SYNTHESIS: Tools ease transaction-level modeling

Santa Cruz, Calif. — One of the most common ways to use SystemC is to write transaction-level models that greatly speed the verification process. These models, however, have not had an automated path to RTL implementation and have been hard to reuse. Separate announcements this week will address those issues.

SystemC synthesis provider Forte Design Systems will roll out what it calls the first transaction-level model synthesis capability. And CoWare Inc. is adding a modeling library to ConvergenSC that helps designers reuse TLMs across tasks.

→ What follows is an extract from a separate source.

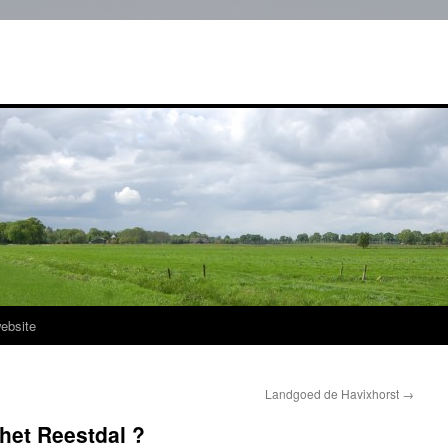
ebsite
Landgoed de Havixhorst
→
het Reestdal ?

Forte folded TLM synthesis into the 3.0 release of its Cynthesizer behavioral-synthesis product. The release also adds power as a constraint, enabling power op- timization before RTL code is generated.

“People are writing transaction-level models to get high-speed verification for software and platform development,” said Brett Cline, vice president of Forte's customer operations and services group. “The problem is that there's not a lot of hardware detail in them, and you can't quickly generate RTL from them. Previously, you had to go through a modification process to use high-level synthesis.”

In Forte's take on TLM, abstract communications mechanisms called channels pass information between design blocks by separating the interface from the algorithm. The channels abstract hardware interface details but maintain data coherency.

Cline said Cynthesizer 3.0 adds bus-specific, cycle-accurate, pin-level interface details to synthesize timed or untimed TLMs directly. The process is automatic, he said, and lets designers change I/O interfaces and run what-if analyses. Synthesizable intellectual property for FIFOs, memory interfaces and streaming interfaces enables the capability. The Open SystemC International (OSCI) TLM 1.0 library is supported. Users can also define their own interfaces.

As for the release's addition of power optimization to high-level synthesis, “Many of our customers are in the consumer space, and their big concern is how much power is in the system,” Cline said. “This allows them to put constraints and optimizations around power and get a quick estimation” of systemwide effects.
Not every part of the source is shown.